- Capital: Gaoyou Suzhou (from 1356)
- Government: Monarchy
- • 1354–1357: Zhang Shicheng
- • Established: 1354
- • Disestablished: 1357
| Preceded by | Succeeded by |
| / Yuan dynasty | Yuan dynasty / |
- Today part of: China

Chinese name
- Chinese: 大周

Standard Mandarin
- Hanyu Pinyin: Dà Zhōu

= Zhou (Zhang Shicheng) =

Rebel state in China (1354–1357)

Zhou, officially the Great Zhou, was a short-lived rebel state that existed in China during the Red Turban Rebellion, which took place in the final phase of the Yuan dynasty. It was established in 1354 by Zhang Shicheng, a local rebel leader in Jiangxi Province. Initially, it only controlled a small area around Gaoyou in central Jiangsu, but by 1355–1356, it had expanded its territory to include northern Zhejiang south of the Yangtze River. In 1356, Zhang relocated to Suzhou and surrendered to Yuan rule the following year, giving up his royal title.

==History==
In late 1353, Zhang Shicheng, the leader of the rebellious salt producers and smugglers in northern and central Jiangsu, gained control of Gaoyou, a prefecture-level city located 40 km north of Yangzhou. He also controlled traffic on the Grand Canal. Zhang declared himself King Cheng of the state of Zhou and began to establish his own state. He declared the era of Tianyou and distributed appropriate offices among his followers.

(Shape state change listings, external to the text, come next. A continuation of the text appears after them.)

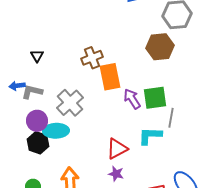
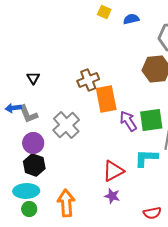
gray L-shape: (32, 92) -> (28, 114), turned -125
cyan ellipse: (56, 131) -> (26, 191), moved

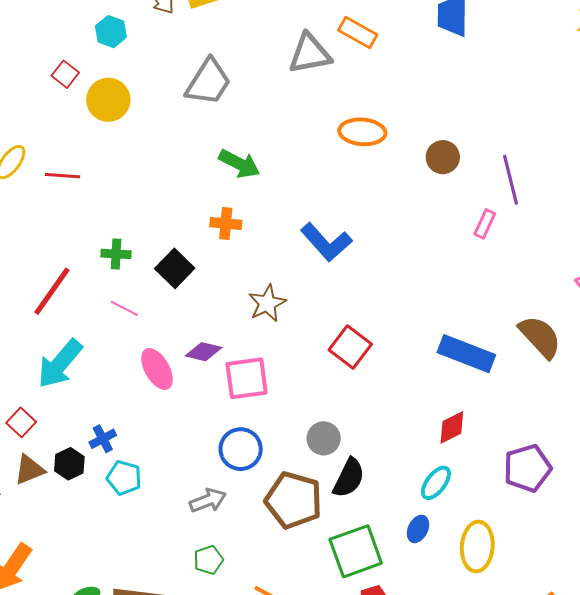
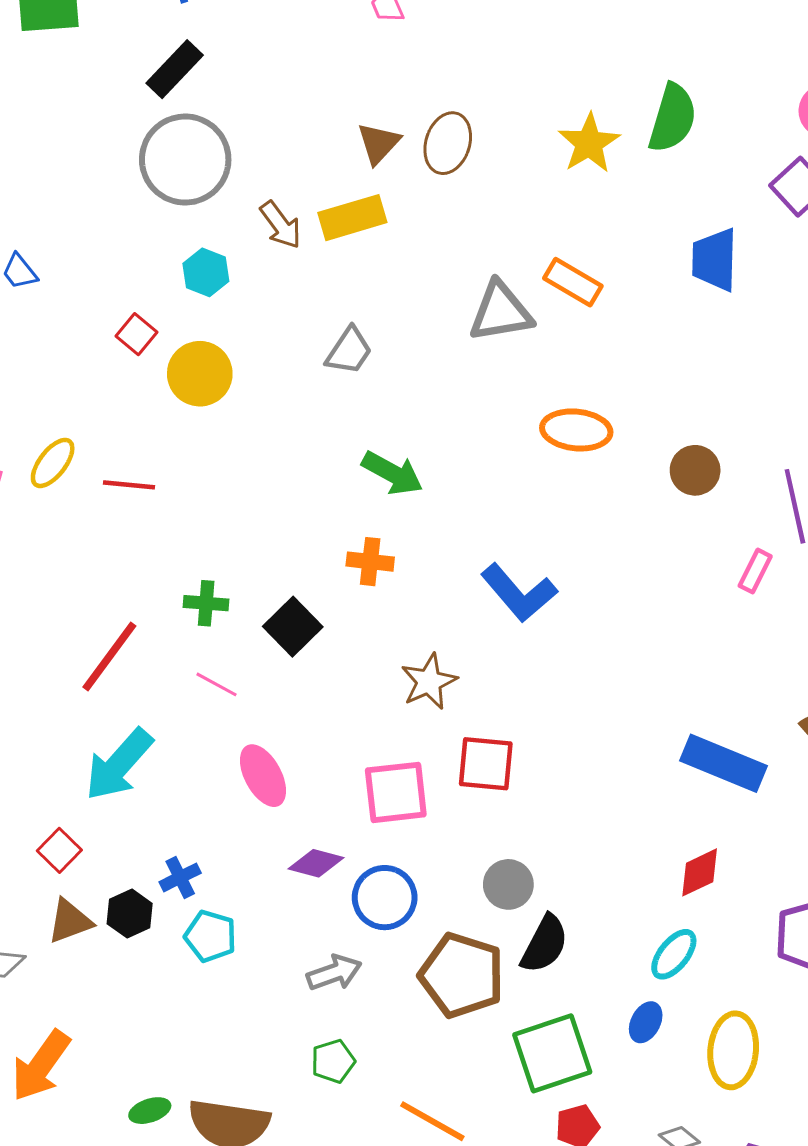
gray trapezoid: (208, 82) -> (349, 351), size x0.7
red square: (350, 347) -> (486, 764), moved, turned -33
purple diamond: (204, 352) -> (316, 863), moved

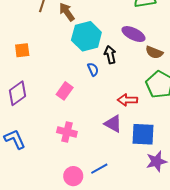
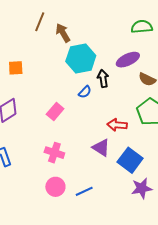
purple ellipse: (133, 34) -> (128, 60), turned -55
blue semicircle: (93, 69) -> (85, 92), turned 64
blue square: (143, 134) -> (130, 160), turned 30
pink circle: (73, 176) -> (55, 187), moved

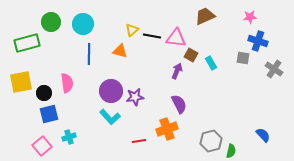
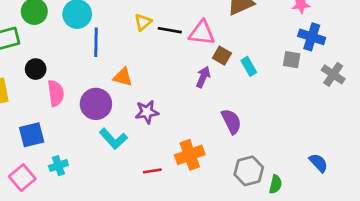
orange triangle: (120, 51) -> (123, 77), moved
blue line: (89, 54) -> (96, 42), moved
purple circle: (111, 91) -> (96, 104), moved
black circle: (44, 93) -> (36, 69), moved
purple semicircle: (179, 104) -> (231, 121), moved

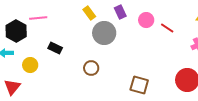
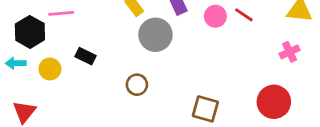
red line: (167, 28) -> (244, 15), moved
yellow circle: (30, 65) -> (50, 69), moved

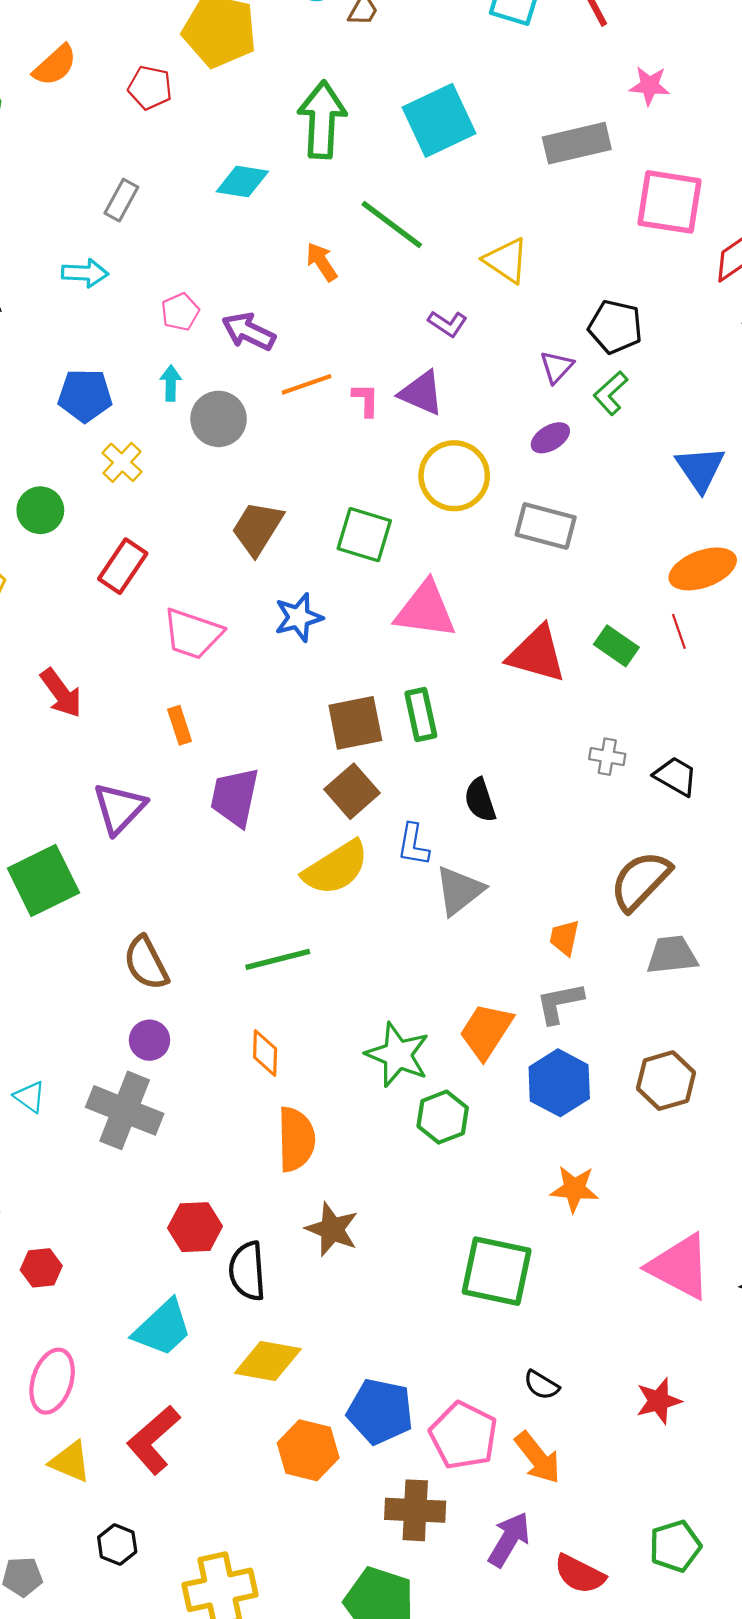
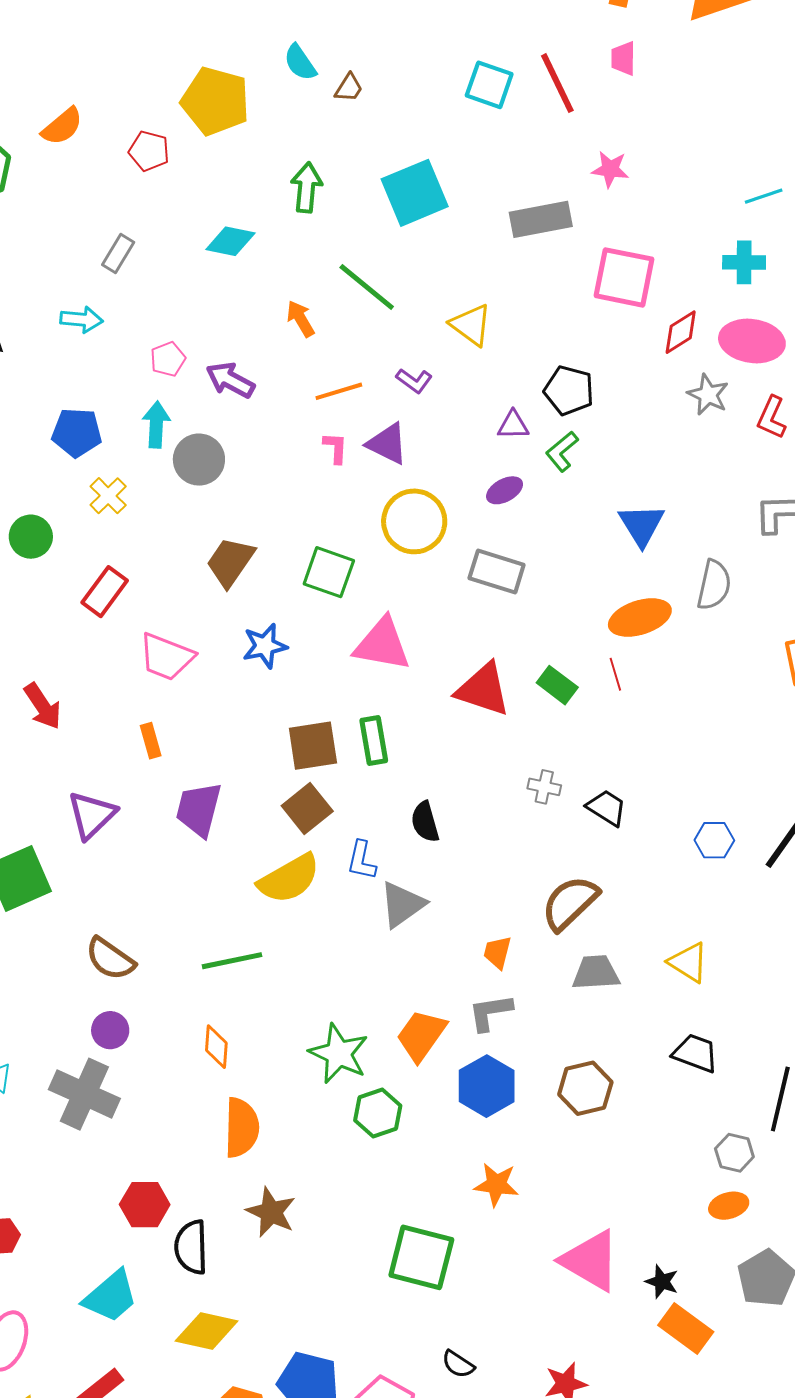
green arrow: (322, 120) -> (306, 187), size x0.7
purple triangle: (557, 367) -> (513, 425), turned 44
cyan arrow: (171, 383) -> (156, 425), size x1.4
orange line: (307, 384) -> (339, 391), moved
brown semicircle: (146, 963) -> (110, 959), turned -30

In the summer of 1354, the Yuan garrison at Yangzhou, the most important center of the region, launched an attack on the new state, but their attempt was unsuccessful. In response, the Yuan government in Beijing offered amnesty and high ranks and titles. Despite these efforts, Zhang eventually ended the negotiations by killing the envoys. The government then resorted to force, sending an army led by the Yuan commander Toqto’a to Gaoyou. The siege began on 24 November 1354. Despite repeatedly crushing Zhang's troops outside the city and clearing the surrounding countryside of rebels, Toqto’a's command was stripped on 7 January 1355. This caused the army to disintegrate, with some soldiers joining bandits. The Yuan government once again offered Zhang amnesty and a position, but he refused and instead occupied northern Jiangsu.

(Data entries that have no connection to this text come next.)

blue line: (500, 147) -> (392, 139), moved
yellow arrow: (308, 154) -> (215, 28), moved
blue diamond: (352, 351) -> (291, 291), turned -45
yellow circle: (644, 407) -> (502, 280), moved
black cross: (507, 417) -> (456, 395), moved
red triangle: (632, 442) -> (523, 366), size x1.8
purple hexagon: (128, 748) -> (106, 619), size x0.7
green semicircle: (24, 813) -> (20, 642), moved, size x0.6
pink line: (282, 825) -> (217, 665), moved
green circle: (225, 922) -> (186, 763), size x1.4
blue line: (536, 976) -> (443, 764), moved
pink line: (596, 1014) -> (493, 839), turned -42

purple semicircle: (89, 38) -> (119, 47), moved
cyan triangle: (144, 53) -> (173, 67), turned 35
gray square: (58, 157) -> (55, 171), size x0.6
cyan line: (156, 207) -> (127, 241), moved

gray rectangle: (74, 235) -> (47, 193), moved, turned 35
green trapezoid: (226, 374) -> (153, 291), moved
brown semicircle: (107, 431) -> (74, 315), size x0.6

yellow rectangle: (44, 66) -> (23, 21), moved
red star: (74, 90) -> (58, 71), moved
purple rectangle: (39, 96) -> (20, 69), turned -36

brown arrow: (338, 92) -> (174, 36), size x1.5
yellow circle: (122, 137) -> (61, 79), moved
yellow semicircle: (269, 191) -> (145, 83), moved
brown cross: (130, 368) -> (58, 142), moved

The conquered territory was ravaged by epidemics and famine. Zhang Shicheng turned his focus towards the south, although he was hesitant due to the linguistic diversity of the region. In late 1355, he dispatched his younger brother, Zhang Shide, to cross the Yangtze River. (Note: Zhang Shicheng was not the only one who decided to occupy the wealthy regions south of the Yangtze River. At the same time, further west, Zhu Yuanzhang was also crossing the river.) Zhang Shide successfully captured the first major city, Changshu, in February 1356, followed by Suzhou, the central city of the region, in March. In April 1356, Zhang Shicheng relocated to Suzhou. Over the next few months, Zhang Shide's army advanced west beyond Changzhou and south into northern Zhejiang, but their attempt to attack Hangzhou was unsuccessful. The state of Zhou emerged as a dominant regional power, bordered by Zhu Yuanzhang's territory to the west and the Yuan garrison in Hangzhou to the south, with both parties in a state of hostility. In the north, Zhou's influence extended as far as Shandong.

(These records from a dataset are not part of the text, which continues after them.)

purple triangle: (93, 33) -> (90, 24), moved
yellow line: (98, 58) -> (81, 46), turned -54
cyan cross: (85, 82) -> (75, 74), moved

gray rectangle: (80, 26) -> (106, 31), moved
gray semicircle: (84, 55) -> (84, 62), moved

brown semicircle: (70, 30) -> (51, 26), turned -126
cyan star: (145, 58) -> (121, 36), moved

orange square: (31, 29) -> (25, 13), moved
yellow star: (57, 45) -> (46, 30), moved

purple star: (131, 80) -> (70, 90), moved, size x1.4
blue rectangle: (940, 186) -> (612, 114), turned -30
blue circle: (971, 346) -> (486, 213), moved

Under pressure from Zhu Yuanzhang and the growing Yuan forces in Hangzhou, Zhang Shicheng abdicated his royal title in late 1357 and submitted to the Yuan government. In return, he was granted the rank of grand marshal, and his officials were given provincial and local ranks and titles. Despite these changes, the de facto power structure remained unchanged, and Zhang Shicheng retained his independence.